[Saved entries]
- - - - - - -

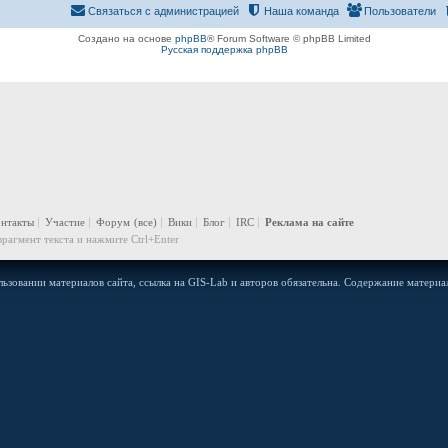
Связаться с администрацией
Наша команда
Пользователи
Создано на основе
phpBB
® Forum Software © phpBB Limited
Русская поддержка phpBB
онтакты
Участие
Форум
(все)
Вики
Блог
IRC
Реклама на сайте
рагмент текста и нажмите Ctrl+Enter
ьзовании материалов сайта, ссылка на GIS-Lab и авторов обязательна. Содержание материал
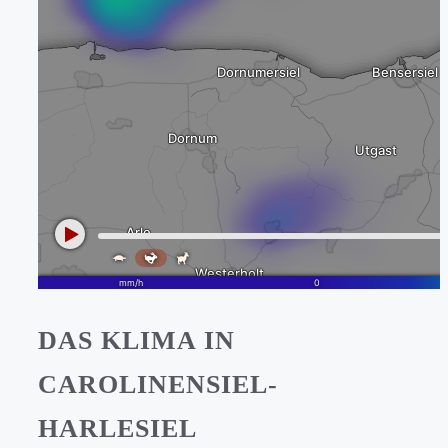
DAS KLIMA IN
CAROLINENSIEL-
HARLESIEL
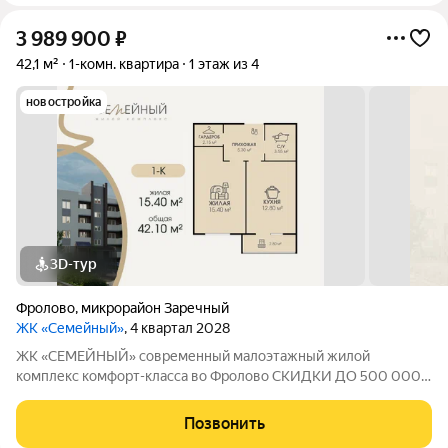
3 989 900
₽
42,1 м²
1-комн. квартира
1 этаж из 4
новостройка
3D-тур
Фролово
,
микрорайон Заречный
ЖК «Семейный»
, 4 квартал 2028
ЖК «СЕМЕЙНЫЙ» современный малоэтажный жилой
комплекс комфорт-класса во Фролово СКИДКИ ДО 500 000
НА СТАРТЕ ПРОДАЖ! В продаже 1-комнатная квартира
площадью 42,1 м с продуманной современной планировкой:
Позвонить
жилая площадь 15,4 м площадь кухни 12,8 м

- - - - - - -

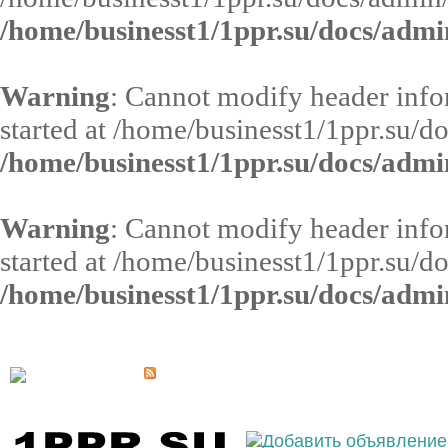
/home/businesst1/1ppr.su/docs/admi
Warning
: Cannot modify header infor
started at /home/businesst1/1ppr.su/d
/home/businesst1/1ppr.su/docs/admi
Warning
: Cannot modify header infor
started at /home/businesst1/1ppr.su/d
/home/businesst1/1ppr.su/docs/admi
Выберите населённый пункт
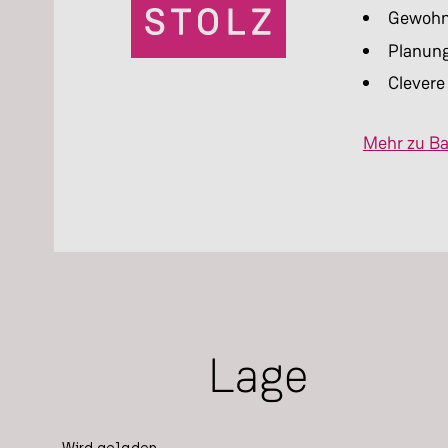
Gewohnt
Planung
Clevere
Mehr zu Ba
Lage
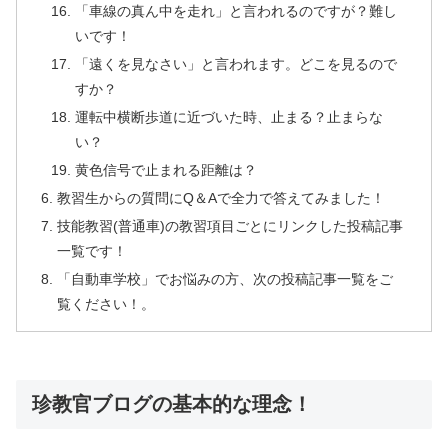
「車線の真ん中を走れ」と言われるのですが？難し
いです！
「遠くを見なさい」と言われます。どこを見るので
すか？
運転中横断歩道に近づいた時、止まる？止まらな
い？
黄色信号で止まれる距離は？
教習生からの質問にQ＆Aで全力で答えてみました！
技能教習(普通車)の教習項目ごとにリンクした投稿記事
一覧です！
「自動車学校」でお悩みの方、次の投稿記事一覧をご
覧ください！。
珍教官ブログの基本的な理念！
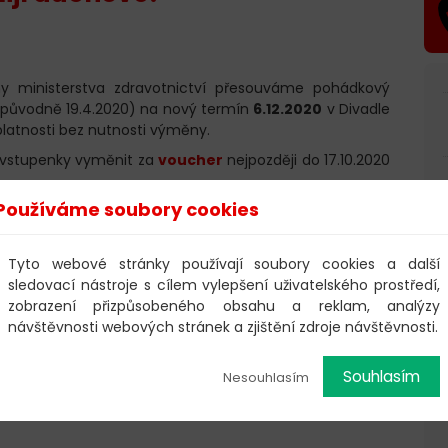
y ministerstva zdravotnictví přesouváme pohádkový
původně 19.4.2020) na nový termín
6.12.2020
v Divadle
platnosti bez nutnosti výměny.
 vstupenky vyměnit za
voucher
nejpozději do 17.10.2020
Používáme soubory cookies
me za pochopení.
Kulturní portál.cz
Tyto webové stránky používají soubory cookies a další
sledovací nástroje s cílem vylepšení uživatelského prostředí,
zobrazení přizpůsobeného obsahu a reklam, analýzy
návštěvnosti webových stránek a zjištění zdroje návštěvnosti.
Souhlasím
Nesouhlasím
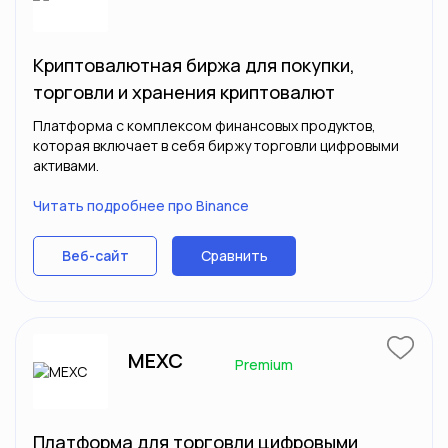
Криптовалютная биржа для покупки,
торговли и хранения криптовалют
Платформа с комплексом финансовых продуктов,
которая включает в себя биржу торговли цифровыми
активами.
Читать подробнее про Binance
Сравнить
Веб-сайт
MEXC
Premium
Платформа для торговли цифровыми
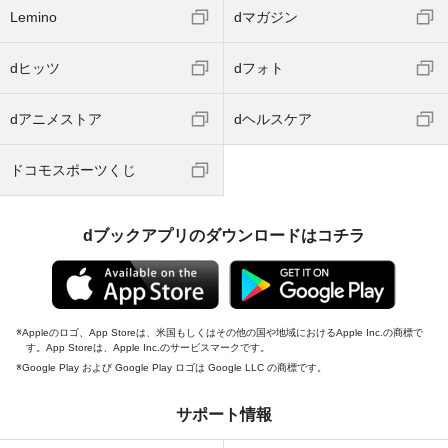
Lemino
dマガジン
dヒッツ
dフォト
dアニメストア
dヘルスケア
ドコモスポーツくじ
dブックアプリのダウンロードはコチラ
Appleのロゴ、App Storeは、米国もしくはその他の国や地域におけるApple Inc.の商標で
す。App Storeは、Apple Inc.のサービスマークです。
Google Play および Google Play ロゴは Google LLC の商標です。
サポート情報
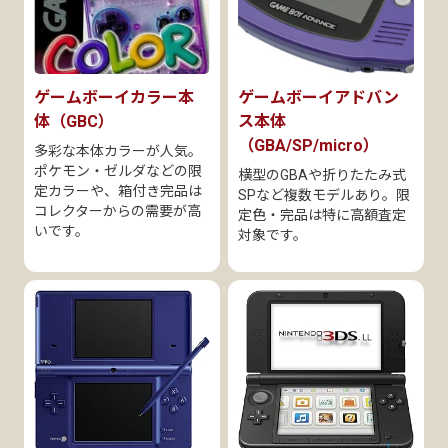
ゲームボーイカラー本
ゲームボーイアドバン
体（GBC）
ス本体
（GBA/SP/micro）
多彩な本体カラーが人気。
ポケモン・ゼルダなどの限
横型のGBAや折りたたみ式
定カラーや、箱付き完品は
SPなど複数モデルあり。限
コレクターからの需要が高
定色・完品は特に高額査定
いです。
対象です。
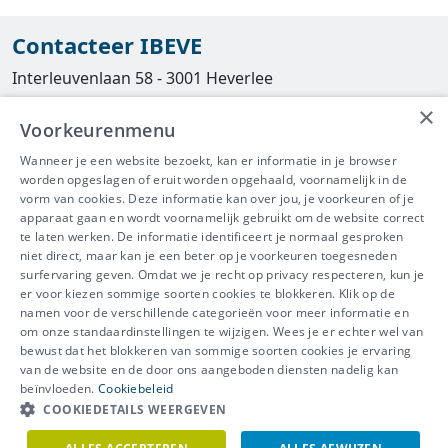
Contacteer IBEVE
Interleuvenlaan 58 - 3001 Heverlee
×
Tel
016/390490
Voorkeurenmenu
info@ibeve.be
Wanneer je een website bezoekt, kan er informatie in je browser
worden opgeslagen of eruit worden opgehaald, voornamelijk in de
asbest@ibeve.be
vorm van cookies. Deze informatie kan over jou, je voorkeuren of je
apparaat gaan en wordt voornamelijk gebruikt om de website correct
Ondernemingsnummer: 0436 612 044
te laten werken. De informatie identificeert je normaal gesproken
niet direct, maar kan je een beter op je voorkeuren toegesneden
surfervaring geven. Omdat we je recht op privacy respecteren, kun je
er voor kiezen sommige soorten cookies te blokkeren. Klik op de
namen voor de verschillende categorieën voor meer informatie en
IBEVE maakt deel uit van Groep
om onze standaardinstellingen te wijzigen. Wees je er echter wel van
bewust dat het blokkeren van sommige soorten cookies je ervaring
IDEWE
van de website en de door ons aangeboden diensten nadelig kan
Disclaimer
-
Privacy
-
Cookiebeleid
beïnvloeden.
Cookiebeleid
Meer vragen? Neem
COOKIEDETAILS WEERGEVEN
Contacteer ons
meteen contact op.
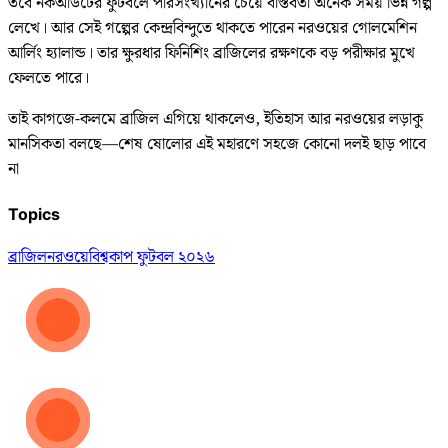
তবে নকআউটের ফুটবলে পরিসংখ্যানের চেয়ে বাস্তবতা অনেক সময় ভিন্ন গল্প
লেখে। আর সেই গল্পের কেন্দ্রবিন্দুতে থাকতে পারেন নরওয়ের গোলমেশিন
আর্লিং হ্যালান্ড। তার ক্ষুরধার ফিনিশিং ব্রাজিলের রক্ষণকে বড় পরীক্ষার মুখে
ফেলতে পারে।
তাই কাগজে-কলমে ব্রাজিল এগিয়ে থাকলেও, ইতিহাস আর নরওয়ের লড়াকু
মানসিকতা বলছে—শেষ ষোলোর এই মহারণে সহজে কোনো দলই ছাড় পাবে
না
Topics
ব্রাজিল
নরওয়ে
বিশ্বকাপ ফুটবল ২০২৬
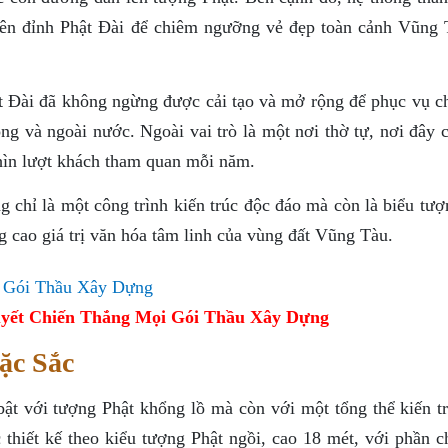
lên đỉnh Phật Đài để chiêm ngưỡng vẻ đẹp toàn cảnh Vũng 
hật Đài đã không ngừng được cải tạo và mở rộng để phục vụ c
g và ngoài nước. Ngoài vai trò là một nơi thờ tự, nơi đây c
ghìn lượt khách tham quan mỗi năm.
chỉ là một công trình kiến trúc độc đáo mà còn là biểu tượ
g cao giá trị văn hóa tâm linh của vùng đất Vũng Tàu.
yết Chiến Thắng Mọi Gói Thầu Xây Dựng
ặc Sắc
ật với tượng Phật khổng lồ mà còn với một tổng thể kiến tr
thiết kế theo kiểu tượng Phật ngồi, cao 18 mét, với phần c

- - - - - - -

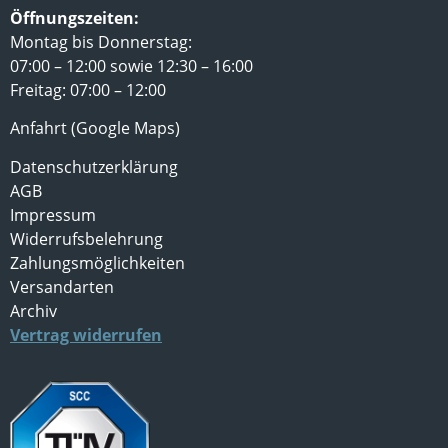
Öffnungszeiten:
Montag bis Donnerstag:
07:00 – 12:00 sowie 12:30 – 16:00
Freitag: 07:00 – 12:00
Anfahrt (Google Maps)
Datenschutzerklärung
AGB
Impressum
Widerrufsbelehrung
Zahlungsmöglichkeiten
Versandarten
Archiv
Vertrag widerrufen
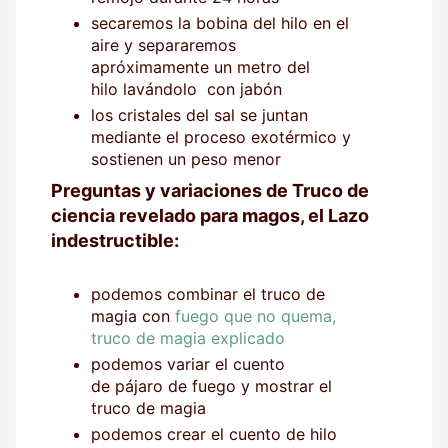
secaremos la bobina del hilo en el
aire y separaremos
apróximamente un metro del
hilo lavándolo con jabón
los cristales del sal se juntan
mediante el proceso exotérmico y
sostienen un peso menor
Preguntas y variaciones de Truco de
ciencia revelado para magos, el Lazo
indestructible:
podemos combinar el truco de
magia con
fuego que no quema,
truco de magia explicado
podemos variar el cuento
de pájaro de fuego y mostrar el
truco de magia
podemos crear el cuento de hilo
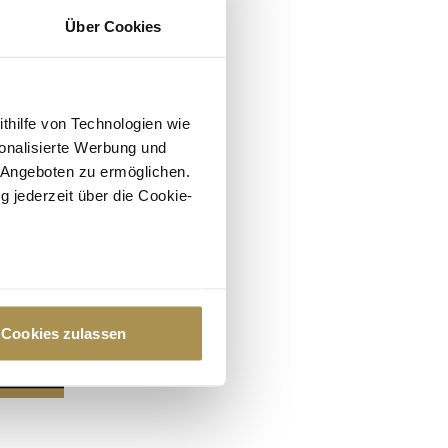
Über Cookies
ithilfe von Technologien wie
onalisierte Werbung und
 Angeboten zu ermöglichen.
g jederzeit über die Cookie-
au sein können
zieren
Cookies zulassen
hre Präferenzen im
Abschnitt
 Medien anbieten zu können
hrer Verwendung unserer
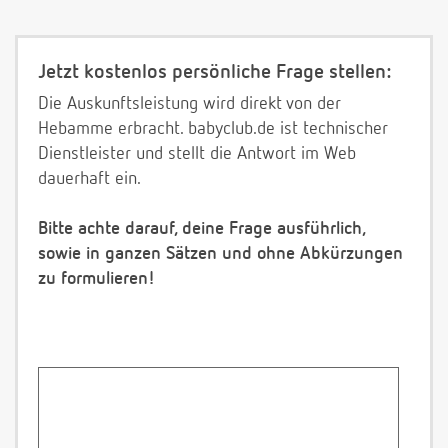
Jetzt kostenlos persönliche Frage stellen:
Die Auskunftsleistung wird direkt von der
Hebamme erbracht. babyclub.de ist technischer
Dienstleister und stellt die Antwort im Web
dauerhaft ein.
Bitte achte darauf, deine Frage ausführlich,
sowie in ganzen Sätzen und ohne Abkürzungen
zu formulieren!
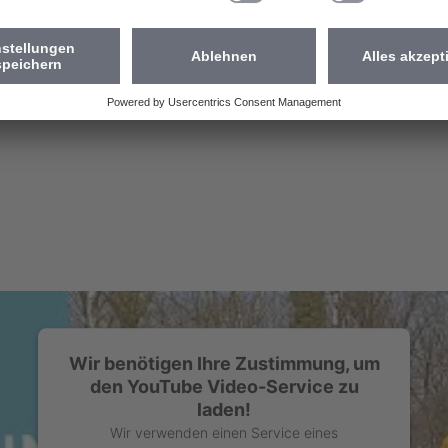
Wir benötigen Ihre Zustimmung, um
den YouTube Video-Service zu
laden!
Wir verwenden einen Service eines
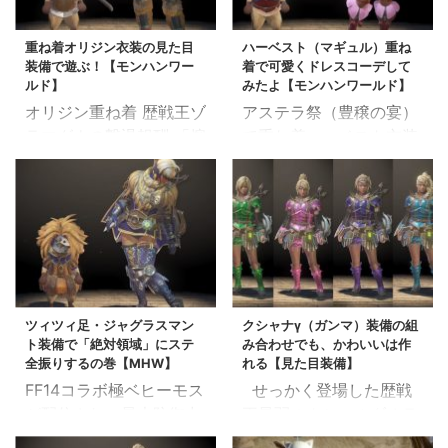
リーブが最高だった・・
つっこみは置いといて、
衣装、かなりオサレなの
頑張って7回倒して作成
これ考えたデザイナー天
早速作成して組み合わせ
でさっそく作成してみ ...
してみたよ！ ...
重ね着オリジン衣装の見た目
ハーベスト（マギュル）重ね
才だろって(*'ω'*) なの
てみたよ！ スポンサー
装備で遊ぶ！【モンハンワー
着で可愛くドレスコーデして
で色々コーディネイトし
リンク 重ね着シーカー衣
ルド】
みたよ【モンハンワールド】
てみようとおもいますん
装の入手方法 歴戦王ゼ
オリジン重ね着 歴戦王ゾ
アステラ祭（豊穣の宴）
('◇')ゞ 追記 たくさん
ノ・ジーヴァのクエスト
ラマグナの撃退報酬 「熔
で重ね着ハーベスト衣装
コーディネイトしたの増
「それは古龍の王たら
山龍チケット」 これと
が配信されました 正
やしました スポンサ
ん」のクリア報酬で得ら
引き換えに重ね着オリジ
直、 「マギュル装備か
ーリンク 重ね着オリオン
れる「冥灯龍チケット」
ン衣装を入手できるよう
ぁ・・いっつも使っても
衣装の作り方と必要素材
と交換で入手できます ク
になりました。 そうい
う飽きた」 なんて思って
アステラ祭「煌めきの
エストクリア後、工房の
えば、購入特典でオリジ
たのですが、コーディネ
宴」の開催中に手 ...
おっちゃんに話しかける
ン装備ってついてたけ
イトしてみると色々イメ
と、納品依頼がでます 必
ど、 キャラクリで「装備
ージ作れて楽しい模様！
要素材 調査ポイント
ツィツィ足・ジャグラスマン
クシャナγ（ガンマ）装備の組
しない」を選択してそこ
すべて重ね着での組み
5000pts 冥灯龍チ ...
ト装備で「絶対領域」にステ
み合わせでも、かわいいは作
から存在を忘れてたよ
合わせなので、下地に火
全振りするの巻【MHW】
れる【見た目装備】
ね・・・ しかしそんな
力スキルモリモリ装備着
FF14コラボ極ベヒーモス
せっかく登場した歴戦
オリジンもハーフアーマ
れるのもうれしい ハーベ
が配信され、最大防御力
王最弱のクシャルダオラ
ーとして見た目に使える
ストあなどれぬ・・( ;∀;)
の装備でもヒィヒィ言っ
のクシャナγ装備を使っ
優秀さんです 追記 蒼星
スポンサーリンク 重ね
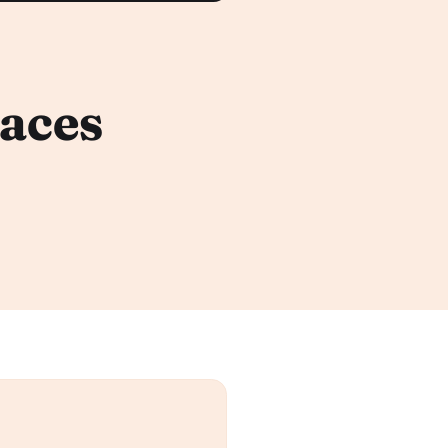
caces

- - - - - - -

Considering each line of the records on its own, count those that contain "квартира" and give only that number.

> _Output for this task_
2